| What the task requires |
Set out exactly, line by line, the stretch of data below that begins at the line containing "comprendido que, teniendo" and ends at the line containing "quicker with ekko theme.", with both ends kept.

────────────────────

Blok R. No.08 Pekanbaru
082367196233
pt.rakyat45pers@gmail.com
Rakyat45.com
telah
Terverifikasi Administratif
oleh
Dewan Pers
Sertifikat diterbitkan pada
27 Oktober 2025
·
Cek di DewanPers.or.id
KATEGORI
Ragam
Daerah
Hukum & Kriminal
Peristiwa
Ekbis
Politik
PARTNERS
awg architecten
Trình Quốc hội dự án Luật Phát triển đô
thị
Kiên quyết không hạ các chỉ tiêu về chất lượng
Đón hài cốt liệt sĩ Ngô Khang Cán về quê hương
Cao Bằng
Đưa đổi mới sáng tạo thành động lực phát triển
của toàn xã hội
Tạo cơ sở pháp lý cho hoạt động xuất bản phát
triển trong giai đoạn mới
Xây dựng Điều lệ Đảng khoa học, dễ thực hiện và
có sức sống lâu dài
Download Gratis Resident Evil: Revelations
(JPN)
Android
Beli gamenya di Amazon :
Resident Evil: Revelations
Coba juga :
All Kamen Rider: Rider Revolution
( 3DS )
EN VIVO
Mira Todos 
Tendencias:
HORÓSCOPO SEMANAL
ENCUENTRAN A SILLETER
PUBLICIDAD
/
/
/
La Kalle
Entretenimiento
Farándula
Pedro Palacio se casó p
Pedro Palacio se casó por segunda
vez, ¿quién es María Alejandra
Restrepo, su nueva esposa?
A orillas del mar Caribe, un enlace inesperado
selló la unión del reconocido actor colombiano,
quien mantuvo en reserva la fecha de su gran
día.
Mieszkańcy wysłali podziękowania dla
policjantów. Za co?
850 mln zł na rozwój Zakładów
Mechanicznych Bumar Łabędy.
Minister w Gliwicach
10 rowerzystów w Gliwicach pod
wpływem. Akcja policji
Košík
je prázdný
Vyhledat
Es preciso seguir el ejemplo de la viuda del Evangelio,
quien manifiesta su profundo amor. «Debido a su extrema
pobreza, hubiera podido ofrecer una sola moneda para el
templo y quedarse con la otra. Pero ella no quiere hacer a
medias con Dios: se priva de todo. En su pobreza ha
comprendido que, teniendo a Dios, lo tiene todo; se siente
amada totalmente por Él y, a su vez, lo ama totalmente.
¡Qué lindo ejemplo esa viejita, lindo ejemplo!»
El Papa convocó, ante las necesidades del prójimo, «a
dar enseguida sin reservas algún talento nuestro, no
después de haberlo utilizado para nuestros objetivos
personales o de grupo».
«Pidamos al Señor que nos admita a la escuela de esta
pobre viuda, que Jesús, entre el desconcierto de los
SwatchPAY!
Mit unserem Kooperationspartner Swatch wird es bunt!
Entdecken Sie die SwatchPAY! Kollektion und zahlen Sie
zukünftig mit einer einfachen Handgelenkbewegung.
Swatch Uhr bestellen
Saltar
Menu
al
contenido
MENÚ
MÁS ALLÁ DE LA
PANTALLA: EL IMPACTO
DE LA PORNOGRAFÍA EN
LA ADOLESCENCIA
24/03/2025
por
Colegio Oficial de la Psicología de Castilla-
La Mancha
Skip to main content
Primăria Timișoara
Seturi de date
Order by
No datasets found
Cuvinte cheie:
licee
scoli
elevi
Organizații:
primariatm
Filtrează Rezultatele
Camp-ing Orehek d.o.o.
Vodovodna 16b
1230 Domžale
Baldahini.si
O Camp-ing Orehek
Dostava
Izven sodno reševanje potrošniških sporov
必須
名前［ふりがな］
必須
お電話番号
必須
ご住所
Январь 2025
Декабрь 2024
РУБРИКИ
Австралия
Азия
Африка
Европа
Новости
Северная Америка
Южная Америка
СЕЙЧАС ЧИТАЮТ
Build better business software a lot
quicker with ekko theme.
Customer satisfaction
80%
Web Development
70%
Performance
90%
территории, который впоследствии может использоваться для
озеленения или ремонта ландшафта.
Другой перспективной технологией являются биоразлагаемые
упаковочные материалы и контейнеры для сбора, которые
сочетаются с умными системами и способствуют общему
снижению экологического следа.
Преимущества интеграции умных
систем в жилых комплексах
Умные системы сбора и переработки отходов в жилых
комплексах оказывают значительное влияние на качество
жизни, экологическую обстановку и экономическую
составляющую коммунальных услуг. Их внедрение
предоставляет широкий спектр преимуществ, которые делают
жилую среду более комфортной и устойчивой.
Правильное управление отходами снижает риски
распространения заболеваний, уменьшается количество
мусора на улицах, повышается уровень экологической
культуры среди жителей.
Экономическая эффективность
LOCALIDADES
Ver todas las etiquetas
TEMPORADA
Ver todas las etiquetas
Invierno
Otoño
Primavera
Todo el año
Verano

────────────────────

| Result |
comprendido que, teniendo a Dios, lo tiene todo; se siente
amada totalmente por Él y, a su vez, lo ama totalmente.
¡Qué lindo ejemplo esa viejita, lindo ejemplo!»
El Papa convocó, ante las necesidades del prójimo, «a
dar enseguida sin reservas algún talento nuestro, no
después de haberlo utilizado para nuestros objetivos
personales o de grupo».
«Pidamos al Señor que nos admita a la escuela de esta
pobre viuda, que Jesús, entre el desconcierto de los
SwatchPAY!
Mit unserem Kooperationspartner Swatch wird es bunt!
Entdecken Sie die SwatchPAY! Kollektion und zahlen Sie
zukünftig mit einer einfachen Handgelenkbewegung.
Swatch Uhr bestellen
Saltar
Menu
al
contenido
MENÚ
MÁS ALLÁ DE LA
PANTALLA: EL IMPACTO
DE LA PORNOGRAFÍA EN
LA ADOLESCENCIA
24/03/2025
por
Colegio Oficial de la Psicología de Castilla-
La Mancha
Skip to main content
Primăria Timișoara
Seturi de date
Order by
No datasets found
Cuvinte cheie:
licee
scoli
elevi
Organizații:
primariatm
Filtrează Rezultatele
Camp-ing Orehek d.o.o.
Vodovodna 16b
1230 Domžale
Baldahini.si
O Camp-ing Orehek
Dostava
Izven sodno reševanje potrošniških sporov
必須
名前［ふりがな］
必須
お電話番号
必須
ご住所
Январь 2025
Декабрь 2024
РУБРИКИ
Австралия
Азия
Африка
Европа
Новости
Северная Америка
Южная Америка
СЕЙЧАС ЧИТАЮТ
Build better business software a lot
quicker with ekko theme.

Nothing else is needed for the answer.